I laugh, "It would have been nice if I could've said 'I do'"

He smiles a sad smile, yet his contented joy and knowing always reaches his eyes and wets them. It is hard won, only known by knowing. And that is by pain.

He gives his own whisper, the bellowing was only to reach me. The softest blade penetrates through my chest, reaches to my heart before he asks me what I want to do. Do I want him to push through?

He whispers, "You were always so stubborn."

He shifts, saying simply. "It's not too late."

"Of course it is."

"Only because you want it so. This is my mercy, for you to decide. That's the only way you reach your own knowing: choice. But I hate to see you look so sad. Sometimes it feels like my love is violence."

"It isn't."

"I know."

A soft hum.

He continues, sadly. "You don't really have a choice. There are people out there and they can act too. I can't wave my hand and bring you back. That's not how it works."

"I know."

Devastating.

"But right now you're in an alleyway and a kind stranger is about to walk past by.
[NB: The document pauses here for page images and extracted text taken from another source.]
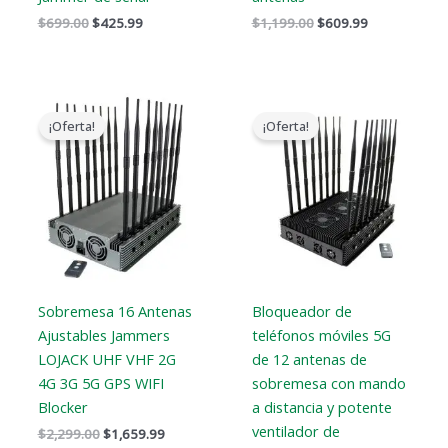
$
699.00
$
425.99
$
1,199.00
$
609.99
El
El
El
El
precio
precio
precio
precio
¡Oferta!
¡Oferta!
original
actual
original
actual
era:
es:
era:
es:
$2,299.00.
$1,659.99.
$1,799.00.
$1,219.99.
Sobremesa 16 Antenas
Bloqueador de
Ajustables Jammers
teléfonos móviles 5G
LOJACK UHF VHF 2G
de 12 antenas de
4G 3G 5G GPS WIFI
sobremesa con mando
Blocker
a distancia y potente
ventilador de
$
2,299.00
$
1,659.99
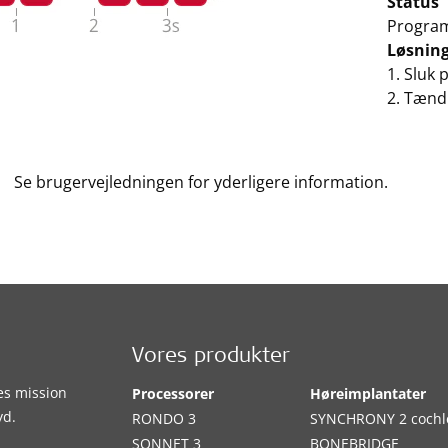
Status
Programf
Løsnin
1. Sluk 
2. Tænd
Se brugervejledningen for yderligere information.
Vores produkter
es mission
Processorer
Høreimplantater
yd.
RONDO 3
SYNCHRONY 2 cochl
SONNET 3
BONEBRIDGE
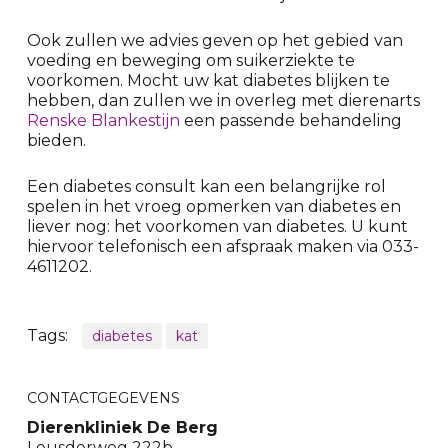
Ook zullen we advies geven op het gebied van
voeding en beweging om suikerziekte te
voorkomen. Mocht uw kat diabetes blijken te
hebben, dan zullen we in overleg met dierenarts
Renske Blankestijn
een passende behandeling
bieden.
Een diabetes consult kan een belangrijke rol
spelen in het vroeg opmerken van diabetes en
liever nog: het voorkomen van diabetes. U kunt
hiervoor telefonisch een afspraak maken via 033-
4611202.
Tags:
diabetes
kat
CONTACTGEGEVENS
Dierenkliniek De Berg
Leusderweg 222b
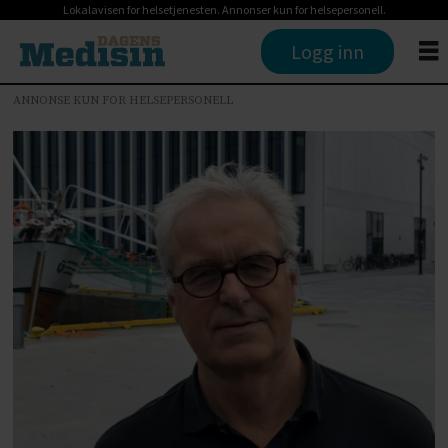
Lokalavisen for helsetjenesten. Annonser kun for helsepersonell.
Logg inn
ANNONSE KUN FOR HELSEPERSONELL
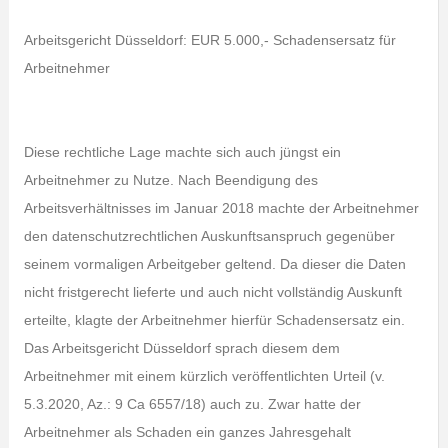
Arbeitsgericht Düsseldorf: EUR 5.000,- Schadensersatz für
Arbeitnehmer
Diese rechtliche Lage machte sich auch jüngst ein
Arbeitnehmer zu Nutze. Nach Beendigung des
Arbeitsverhältnisses im Januar 2018 machte der Arbeitnehmer
den datenschutzrechtlichen Auskunftsanspruch gegenüber
seinem vormaligen Arbeitgeber geltend. Da dieser die Daten
nicht fristgerecht lieferte und auch nicht vollständig Auskunft
erteilte, klagte der Arbeitnehmer hierfür Schadensersatz ein.
Das Arbeitsgericht Düsseldorf sprach diesem dem
Arbeitnehmer mit einem kürzlich veröffentlichten Urteil (v.
5.3.2020, Az.: 9 Ca 6557/18) auch zu. Zwar hatte der
Arbeitnehmer als Schaden ein ganzes Jahresgehalt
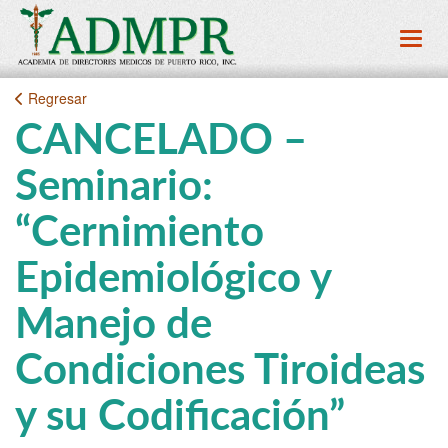
Toggl
Regresar
CANCELADO –
Seminario:
“Cernimiento
Epidemiológico y
Manejo de
Condiciones Tiroideas
y su Codificación”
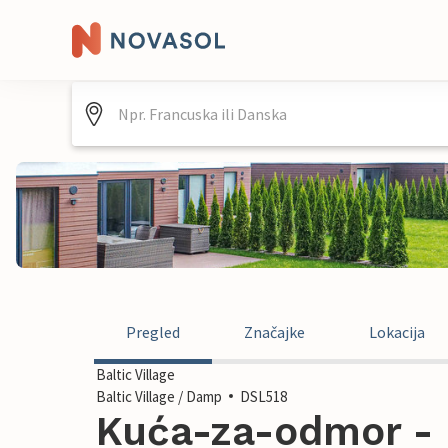
Pregled
Značajke
Lokacija
Baltic Village
Baltic Village / Damp
DSL518
Kuća-za-odmor - B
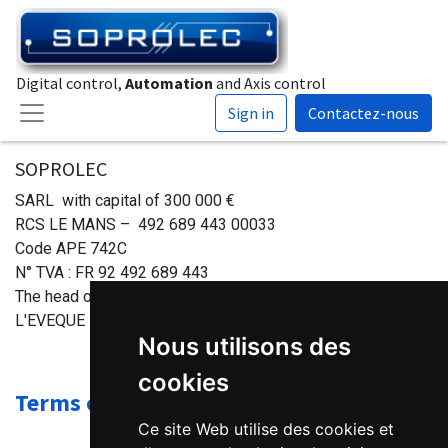
Digital control,
Automation
and Axis control
Sign in
Contactez-nous
SOPROLEC
SARL with capital of 300 000 €
RCS LE MANS – 492 689 443 00033
Code APE 742C
N° TVA : FR 92 492 689 443
The head office : ZAC De l'épine - 72430 SAVIGNE
L'EVEQUE - France
Nous utilisons des
cookies
Terms of use
Ce site Web utilise des cookies et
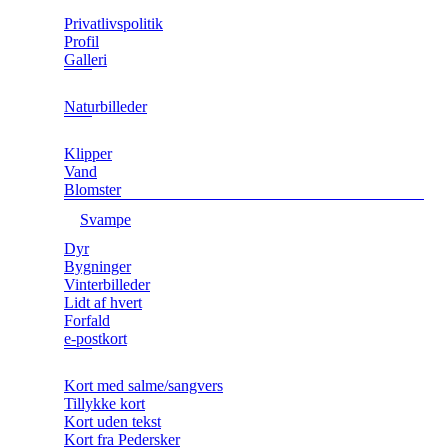
Privatlivspolitik
Profil
Galleri
Naturbilleder
Klipper
Vand
Blomster
Svampe
Dyr
Bygninger
Vinterbilleder
Lidt af hvert
Forfald
e-postkort
Kort med salme/sangvers
Tillykke kort
Kort uden tekst
Kort fra Pedersker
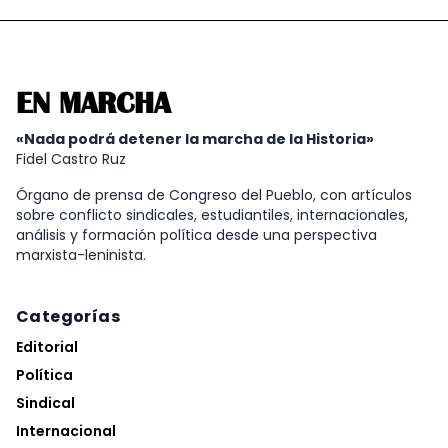
EN MARCHA
«Nada podrá detener la marcha de la Historia»
Fidel Castro Ruz
Órgano de prensa de Congreso del Pueblo, con artículos
sobre conflicto sindicales, estudiantiles, internacionales,
análisis y formación política desde una perspectiva
marxista-leninista.
Categorías
Editorial
Política
Sindical
Internacional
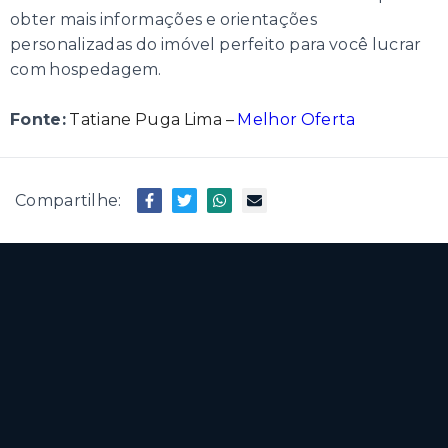
obter mais informações e orientações
personalizadas do imóvel perfeito para você lucrar
com hospedagem.
Fonte:
Tatiane Puga Lima –
Melhor Oferta
Compartilhe:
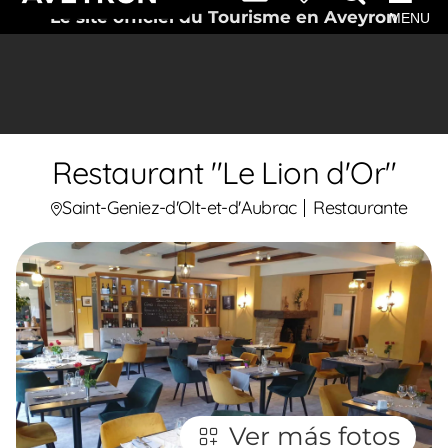
Le site officiel du Tourisme en Aveyron
MENU
Restaurant "Le Lion d'Or"
Saint-Geniez-d'Olt-et-d'Aubrac
Restaurante
Ver más fotos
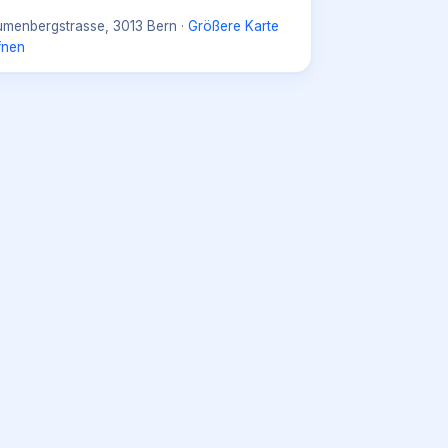
umenbergstrasse, 3013 Bern
·
Größere Karte
fnen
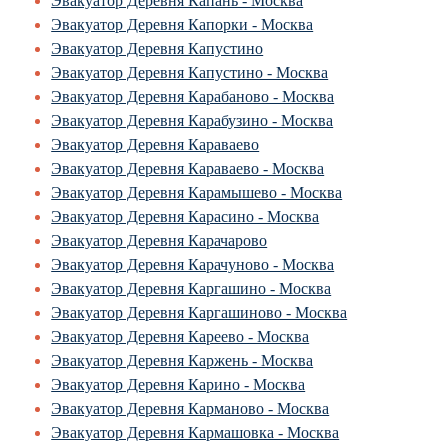
Эвакуатор Деревня Капань - Москва
Эвакуатор Деревня Капорки - Москва
Эвакуатор Деревня Капустино
Эвакуатор Деревня Капустино - Москва
Эвакуатор Деревня Карабаново - Москва
Эвакуатор Деревня Карабузино - Москва
Эвакуатор Деревня Караваево
Эвакуатор Деревня Караваево - Москва
Эвакуатор Деревня Карамышево - Москва
Эвакуатор Деревня Карасино - Москва
Эвакуатор Деревня Карачарово
Эвакуатор Деревня Карачуново - Москва
Эвакуатор Деревня Каргашино - Москва
Эвакуатор Деревня Каргашиново - Москва
Эвакуатор Деревня Кареево - Москва
Эвакуатор Деревня Каржень - Москва
Эвакуатор Деревня Карино - Москва
Эвакуатор Деревня Карманово - Москва
Эвакуатор Деревня Кармашовка - Москва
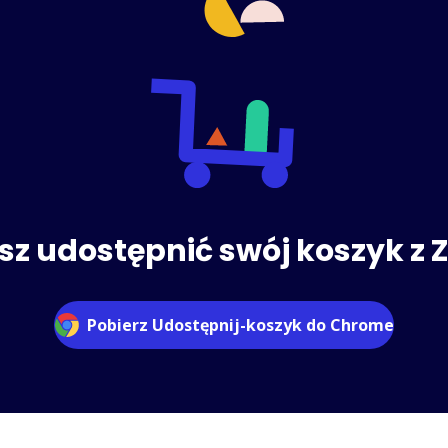
sz udostępnić swój koszyk z 
Pobierz Udostępnij-koszyk do Chrome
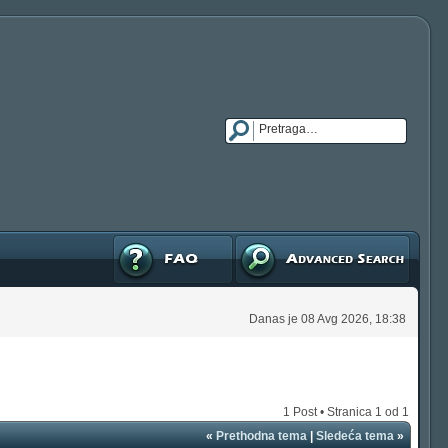
FAQ
Napredna pretraga
Danas je 08 Avg 2026, 18:38
1 Post • Stranica
1
od
1
«
Prethodna tema
|
Sledeća tema
»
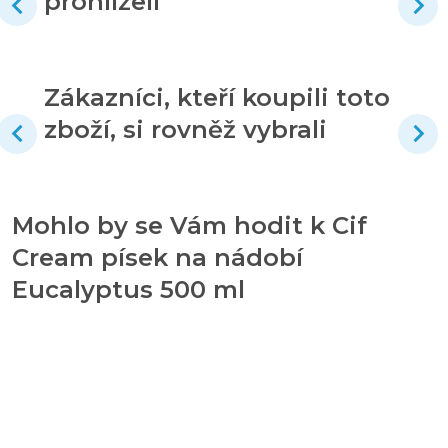
prohlíželi
Zákazníci, kteří koupili toto
zboží, si rovněž vybrali
Mohlo by se Vám hodit k Cif
Cream písek na nádobí
Eucalyptus 500 ml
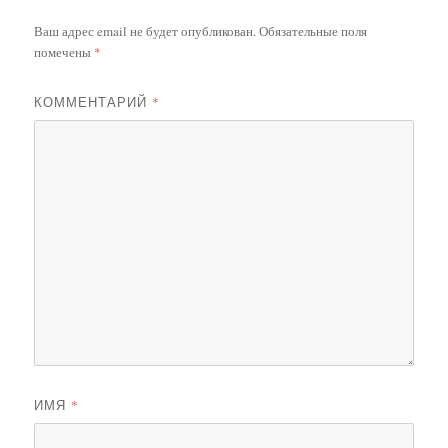
Ваш адрес email не будет опубликован.
Обязательные поля
помечены
*
КОММЕНТАРИЙ
*
ИМЯ
*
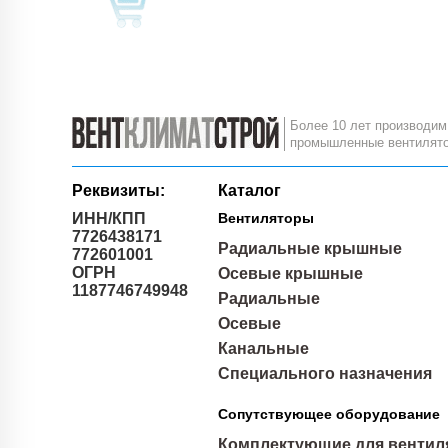
Более 10 лет производим
промышленные вентилят
Реквизиты:
Каталог
ИНН/КПП
Вентиляторы
7726438171
Радиальные крышные
772601001
ОГРН
Осевые крышные
1187746749948
Радиальные
Осевые
Канальные
Специального назначения
Сопутствующее оборудование
Комплектующие для вентил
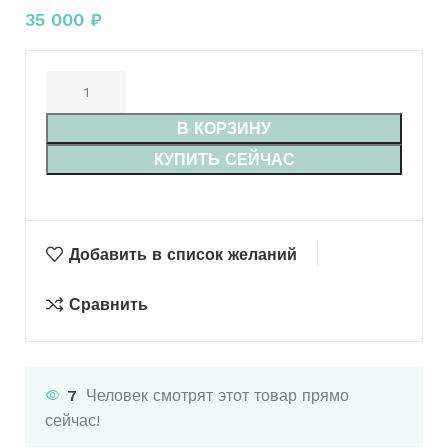
35 000
₽
В КОРЗИНУ
КУПИТЬ СЕЙЧАС
Добавить в список желаний
Сравнить
7
Человек смотрят этот товар прямо
сейчас!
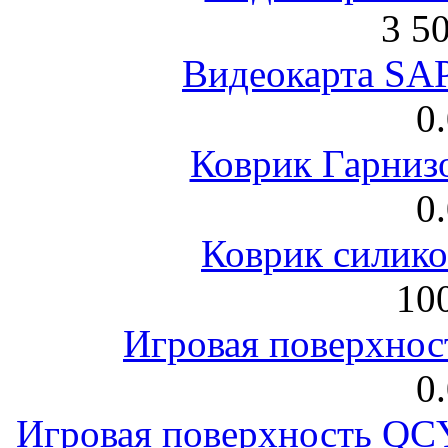
3 5
Видеокарта S
0
Коврик Гарниз
0
Коврик силик
100
Игровая поверхнос
0
Игровая поверхность 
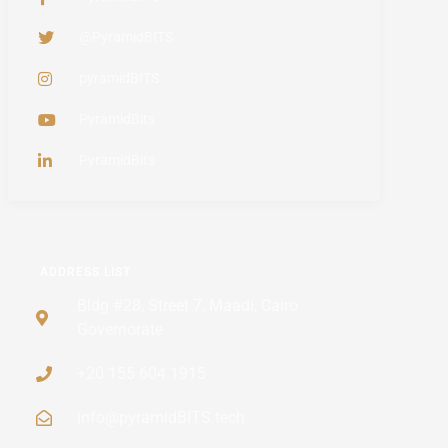
@PyramidBITS
pyramidBITS
PyramidBits
PyramidBits
ADDRESS LIST
Bldg #28, Street 7, Maadi, Cairo
Governorate
+20 155 604 1915
info@pyramidBITS.tech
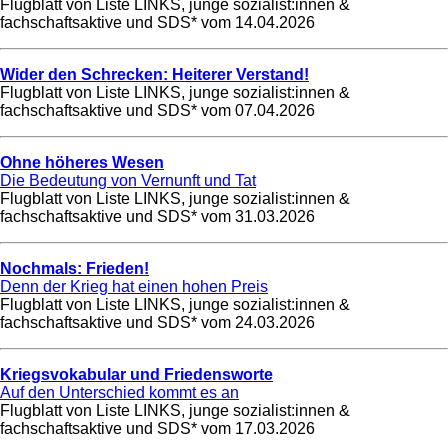
Flugblatt von Liste LINKS, junge sozialist:innen &
fachschaftsaktive und SDS* vom
14.04.2026
Wider den Schrecken: Heiterer Verstand!
Flugblatt von Liste LINKS, junge sozialist:innen &
fachschaftsaktive und SDS* vom
07.04.2026
Ohne höheres Wesen
Die Bedeutung von Vernunft und Tat
Flugblatt von Liste LINKS, junge sozialist:innen &
fachschaftsaktive und SDS* vom
31.03.2026
Nochmals: Frieden!
Denn der Krieg hat einen hohen Preis
Flugblatt von Liste LINKS, junge sozialist:innen &
fachschaftsaktive und SDS* vom
24.03.2026
Kriegsvokabular und Friedensworte
Auf den Unterschied kommt es an
Flugblatt von Liste LINKS, junge sozialist:innen &
fachschaftsaktive und SDS* vom
17.03.2026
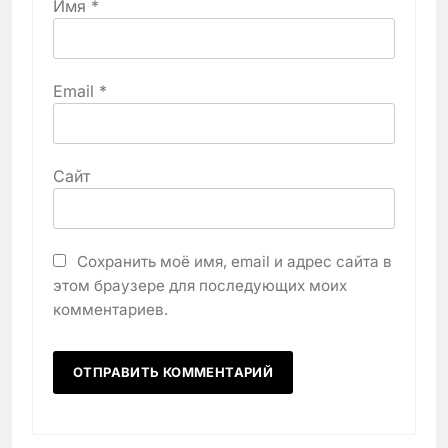
Имя
*
Email
*
Сайт
Сохранить моё имя, email и адрес сайта в
этом браузере для последующих моих
комментариев.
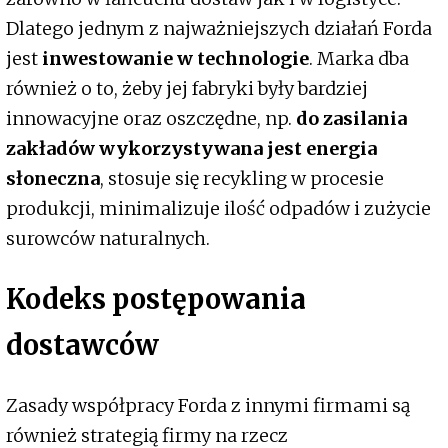
Dlatego jednym z najważniejszych działań Forda
jest
inwestowanie w technologie
. Marka dba
również o to, żeby jej fabryki były bardziej
innowacyjne oraz oszczędne, np.
do zasilania
zakładów wykorzystywana jest energia
słoneczna
, stosuje się recykling w procesie
produkcji, minimalizuje ilość odpadów i zużycie
surowców naturalnych.
Kodeks postępowania
dostawców
Zasady współpracy Forda z innymi firmami są
również strategią firmy na rzecz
Maybe he'll call an ambulance. I don't know. But the question is if you'll fight. That if he resurrects you, you choose not to fall deeper into despair, and throw your life away. That you'll learn. That is your choice. Will you learn?"

I fall silent.

He continues. "That is your mercy. For you to decide"

He takes my coat, revealing my own stars within me.

"I'm sorry."

"I know."

"I'm so sorry!"

He holds me.

The trees shake their chests, wager on the path of a leaf, that I will settle softly.

"If he doesn't pick you up, if there isn't any time left, you'll continue with me. You'll reach the next life, and I'm sorry this couldn't end well."

I sniffle. "Is there anything you can do?"

"You were always so stubborn."

He continues. "No, but I can help you reach a conclusion through another dream, quite like this one. Would you like that?"

"No, I want something real."

"Of course."

I start to remember. I had sat on that chair crying a few hours ago on the anniversary of her death, on top of that hill. I wanted to fling myself over when I reached into my pocket and felt the ring I was going to give her, and threw it over.

I reached into my other pocket and felt a needle and another small bag, and thought I'd take the coward's, coward way out. I couldn't bear to taint her memory. I'd go out the way I should.

I didn't deserve to be with her even in spirit.

He knows I remember.
He sighs. "You do know that it doesn't take a single decision, right? This moment will fade. That the road is long and tough and awfully boring... It's in the little everyday decisions that feel so insignificant that are, so significant."

He smiles softly. "Every day, you choose to live."

I imagined that I was an old man in my drug fueled haze, to make sense of the fact that I was taking it away so early.

He starts up. "Well, it's time for me to go now. He's about to round the corner, I hope you remember those stars, instead of those scars."

I break down, choke a sob. "Of course."

For a moment I let go of trying to see my lover in everything. The star-man is with me through everything. Though he must go. He is a lover of his own.

I am with me through everything, though I must go.

I am a lover of my own.

The grim reaper looks awfully a lot like me, and I sigh. I say goodnight to say good morning.

The dog bays, signifying release. The sweetest night is not upon me yet.

And I hear the beginnings of a heartbeat.